The morphology of the samples was analyzed using scanning electron microscopy (SEM) and a LYRA I XMU system (Tescan, Brno, Czech Republic). Their microstructure was studied via transmission electron microscope (TEM) images taken by a JEOL JEM 2100 system (Akishima-Shi, Tokyo, Japan). Using an Empyrean diffractometer (PANalytical), X-ray diffraction (XRD) was employed to examine the sample crystalline structure and phase composition. The crystalline phases were identified through PAN-ICSD and COD database cards. Transmission Mössbauer spectra were recorded using an electromechanical spectrometer Wissenschaftliche Elektronik (Starnberg, Germany) at a constant acceleration mode and 57Co/Rh source (10 mCi). The velocity was calibrated by the α-Fe standard. The parameters of hyperfine interactions in the obtained spectral components (isomer shift ((IS)), quadruple shift ((2ε))/quadruple splitting ((QS)), hyperfine effective field ((Bhf)), line width ((FWHM)) and partial area ((A)) were determined using the WinNormos program. Computer fitting was based on the least square method. Using an AXIS Supra electron spectrometer (Kratos Analytical Ltd., Manchester, UK) and AlKα radiation with a photon energy of 1486.6 eV, X-ray photoelectron spectroscopy (XPS) was used to determine the surface composition of the samples. The energy calibration was performed by normalizing the C1 line of adsorbed adventitious hydrocarbons to 284.8 eV.

3. Results

Figure 1 displays the SEM images of samples deposited in a magnetic field via the ns laser ablation of the pure Fe2O3 target (Figure 1a) and mixed Fe2O3-ZnO targets with different ratios of the initial compounds (Figure 1b–f). The morphological analysis revealed that the structure of these samples consisted mainly of nanowire-like features (hereafter called nanowires) reaching tens of micrometers in length. These nanowires tend to be oriented parallel to the external magnetic field lines, with this orientation diminishing with an increase in the ZnO content in the target. It should be noted that the oriented nanowires formed bundles, as seen in Figure 1a–d, and these bundles disappeared with the loss of nanowire orientation. In addition, some randomly distributed droplets, typical for the ns-PLD technology, were also observed; their numbers increased along with the ZnO content in the target.
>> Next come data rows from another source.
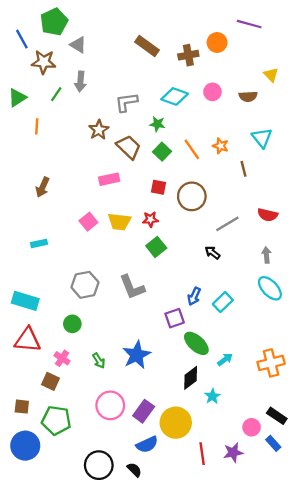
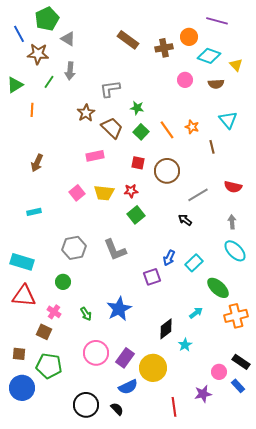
cyan diamond: (175, 96) -> (209, 56), moved
green ellipse: (196, 343) -> (218, 288), moved
red line: (202, 454) -> (174, 407), moved

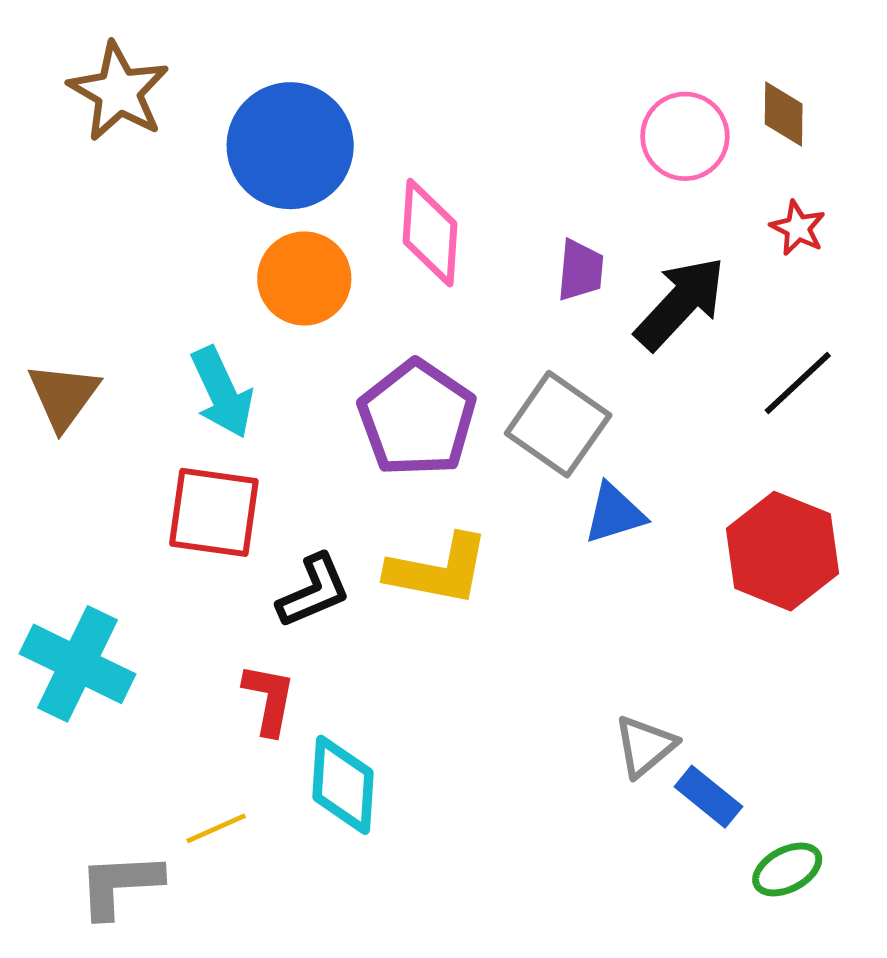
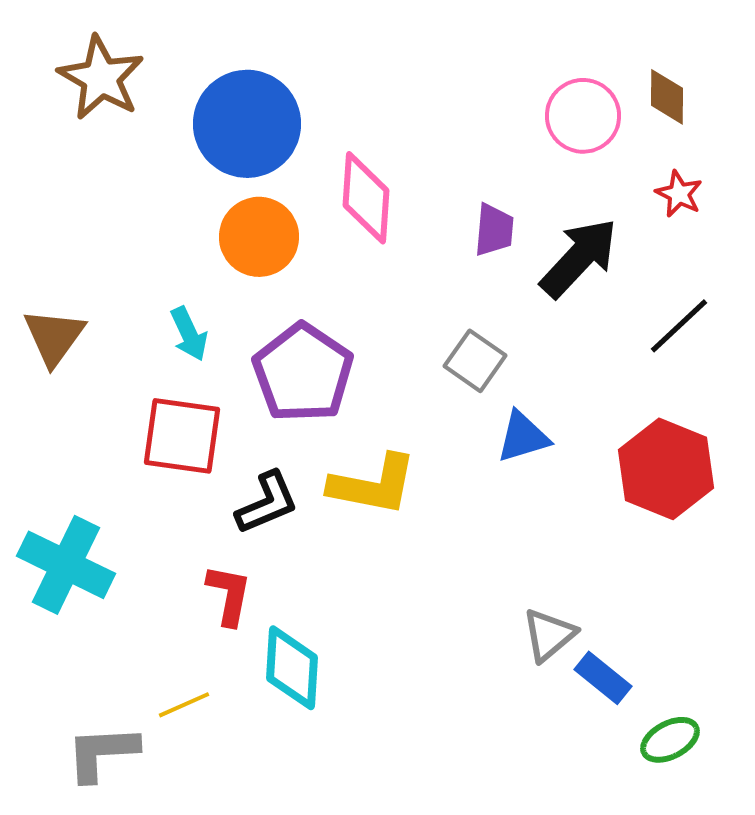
cyan arrow: (222, 392) -> (189, 334), size x0.7
purple pentagon: (417, 418) -> (303, 373), moved
gray square: (558, 424) -> (475, 361), size x0.7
Figure 2 shows the SEM images of samples deposited from Fe2O3 and mixed with Fe2O3-ZnO targets using ps laser ablation. The presence of vertically oriented features parallel to magnetic field lines is evident in all the images. The nanowire length is in the range of microns. The insets show the detailed structure of the nanowires. They are composed of mostly spherical nanoparticles of different sizes. Particles with diameters in the range of 150–450 nm and even larger can be clearly distinguished; their number increased with the increase in ZnO content in the targets (Figure 2d–f). It is also evident that the total amount of material deposited on the substrate decreased with the increase in ZnO in the targets. However, bundles of oriented nanowires can still be observed even though the target with the highest ZnO content ablated (Figure 2f).
A TEM image of a sample deposited using ns ablation from target N4 is shown in Figure 3a. The sample microstructure can be seen as polygon-shaped nanoparticles with different sizes. The size distribution is also presented in Figure 3a; nanoparticle size was in the range of 5–40 nm with a mean diameter of 18 nm. SAED image demonstrated that the nanoparticles were crystalline. The TEM images of samples deposited from other targets display microstructures resembling those in Figure 3a, i.e., with a similar shape and size distribution of nanoparticles. Figure 3b shows a TEM image of a sample deposited using ps ablation from target N4. The microstructure of the sample consists of spherical and polygon-shaped nanoparticles. Particles with sizes from approximately 40 nm to 120 nm, as well as smaller ones with sizes in the range of 2–20 nm, can be clearly distinguished (see the size distribution in Figure 3b). The nanoparticles are crystalline with a mean diameter estimated at 14 nm (size distribution in Figure 3b). The microstructure of the samples deposited by the ps ablation of the other targets did not differ significantly from that of the sample deposited from target N4.
The XRD patterns of the samples (nanowires) deposited using the ns laser ablation of Fe2O3 and mixed targets are presented in Figure 4a. The phase composition of the sample deposited from Fe2O3 is a combination of iron oxides, i.e., magnetite (Fe3O4, ICSD 98-015-8741), hematite (α-Fe2O3, ICSD 98-005-6372) and wüstite (Fe1−xO, ICSD 98-002-7237), as previously reported [15,16]. The phase composition of the sample deposited from target N1 (with the smallest ZnO content in the initial material) did not differ from the composition of the sample deposited from the pure Fe2O3 target; the presence of ZnO or other Zn-containing compounds in the sample was not identified. Increasing the Zn content into the target led to the deposition of samples with a slightly higher magnetic phase content, i.e., magnetite, and a lower content of other, non-magnetic, iron oxides (sample deposited from target N2). This tendency continued with the further Zn content increase in the target (deposition from target N3). The presence of a Zn-containing phase was clearly expressed in the sample deposited from target N4. The phase composition of the sample was identified as zinc ferrite (ZnFe2O4, ICSD 98-007-6981). Lastly, ablating the target with the highest Zn content led to the deposition of composite samples consisting of ZnFe2O4 and ZnO. The lattice parameters of the main phase of samples deposited from mixed targets are presented in Table 1.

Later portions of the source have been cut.